JusticePoliticsAn ex-border patrol agent in Texas was convicted of killing four women in 2018 by a jury on Wednesday. Juan David Ortiz specifically targeted sex workers—identified as Melissa Ramirez, Claudine Anne Luera, Guiselda Alicia Cantu, and Janelle Ortiz—whom he admitted to soliciting and then killing.
Amid the trial, which began last week, jurors were shown a taped confession in which Ortiz told investigators that he’d sought out and paid for sex from the women he killed. He referred to the women as “trash” and claimed, “I wanted to clean up the streets. These people… are dirt, and I was going to get rid of them. Law enforcement doesn’t do anything about them? I will. I’m sick of them.”
Ortiz’s defense attorneys tried to dismiss the taped confession, claiming that it had been improperly obtained and that as a Navy veteran, Ortiz had been suffering from post-traumatic stress disorder, insomnia, nightmares, and headaches on the night he made the confession. Of course, as prosecutors have pointed out, Ortiz was an “educated” senior law enforcement official with a better understanding of his rights than most detained people.
The killings and Ortiz’s role in them only came to law enforcement’s attention one evening in September 2018, when a woman named Erika Pena escaped from Ortiz’s truck as he held a gun to her head. Pena testified that Ortiz told her he had been the “next to last person” to have sex with Ramirez, one of the women he’d killed, whose body had been found a week earlier. Pena had known Ramirez not only as a fellow sex worker, but as one of her friends, she said.
Pena claimed that as she fled from the vehicle, her blouse ripped, forcing her to run topless to a state trooper at a nearby gas station to report Ortiz, who then fled from the scene. He was found and arrested the next morning.
Federico Calderon of the Webb County Sheriff’s Department testified at the trial that while law enforcement was aware that Ramirez and Luera had been killed, they only learned Janelle Ortiz had been slain from Ortiz’s confession. Police discovered and identified Cantu’s body shortly after detaining Ortiz.
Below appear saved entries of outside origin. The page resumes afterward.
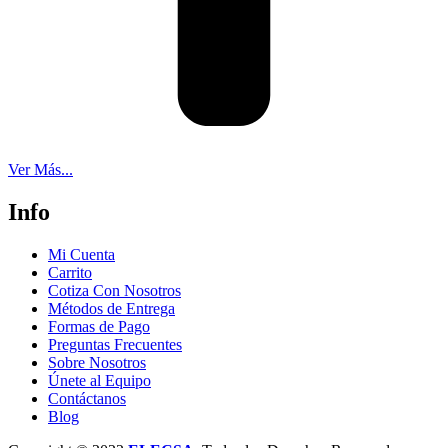
Ver Más...
Info
Mi Cuenta
Carrito
Cotiza Con Nosotros
Métodos de Entrega
Formas de Pago
Preguntas Frecuentes
Sobre Nosotros
Únete al Equipo
Contáctanos
Blog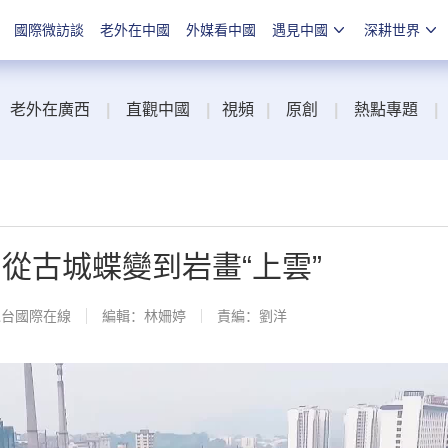
國際微訪談
老外在中國
外媒看中國
遇見中國
深耕世界
老外在廣西
|
直觀中國
|
視頻
|
原創
|
熱點專題
|
從古城蝶變到岩畫“上雲”
總台國際在線
編輯：林姍婷
責編：劉洋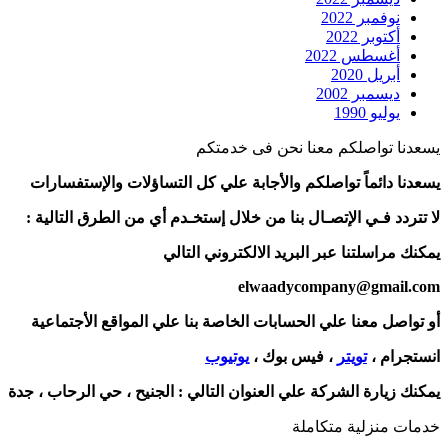
نوفمبر 2022
أكتوبر 2022
أغسطس 2022
أبريل 2020
ديسمبر 2002
يوليو 1990
يسعدنا تواصلكم معنا نحن فى خدمتكم
يسعدنا دائماً تواصلكم والأجابة علي كل التساؤلات والإستفسارات
لا تتردد فـي الإتصـال بنا من خلال إستخـدم أي من الطرق التالية :
يمكنك مراسلتنا عبر البريد الالكتروني التالي
elwaadycompany@gmail.com
أو تواصل معنا علي الحسابات الخاصة بنا علي المواقع الأجتماعية
انستجرام ،
تويتر
، فيس بوك ،
يوتيوب
يمكنك زيارة الشركة علي العنوان التالي :
الجنيح ، حي الرحاب ، جدة
خدمات منزلية متكاملة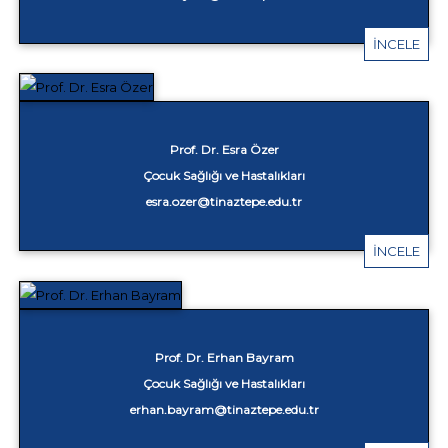
İNCELE
Prof. Dr. Esra Özer
Çocuk Sağlığı ve Hastalıkları
esra.ozer@tinaztepe.edu.tr
İNCELE
Prof. Dr. Erhan Bayram
Çocuk Sağlığı ve Hastalıkları
erhan.bayram@tinaztepe.edu.tr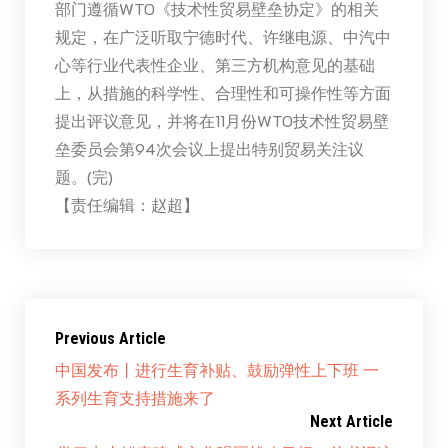
部门遵循WTO《技术性贸易壁垒协定》的相关
规定，在广泛听取宁德时代、许继电源、中汽中
心等行业代表性企业、第三方机构意见的基础
上，从措施的科学性、合理性和可操作性等方面
提出评议意见，并将在11月份WTO技术性贸易壁
垒委员会第94次会议上提出特别贸易关注议
题。(完)
【责任编辑：赵超】
Previous Article
中国发布丨进行生育补贴、鼓励弹性上下班 一
系列生育支持措施来了
Next Article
Ortiz has been sentenced to life in prison without the possibility of parole. Prosecutors declined to seek the death penalty in his case.
Family members of Ortiz’s victims addressed him directly in victim impact statements at the trial. “She will always be the 6-year-old girl,” Joey Cantu, Cantu’s brother, said to Ortiz. “She was all that I had, bro. You took the last living member of my family, bro.”
“I hate you for what you did and I can never forgive you,” Ramirez’s sister-in-law told Ortiz. “I can never forgive you, nor do I think God will. You deserve to suffer in prison and go to hell. I still mourn for my sister-in-law. My heart is torn apart.”
Sex workers in particular are vulnerable to violence, especially from law enforcement, and often with impunity. According to the Urban Justice Center, 30% of interviewed sex workers said they had been threatened with violence by police officers, and 27% reported experiencing violence at the hands of police that included beatings and rape.
U.S. border patrol agents have a well-documented record of violence, including frequent killings targeting migrants, and internal investigations from Customs and Border Protection of their own agents that result in minimal consequences. Sexual abuse targeting detained migrant women and girls is also rampant in detention facilities.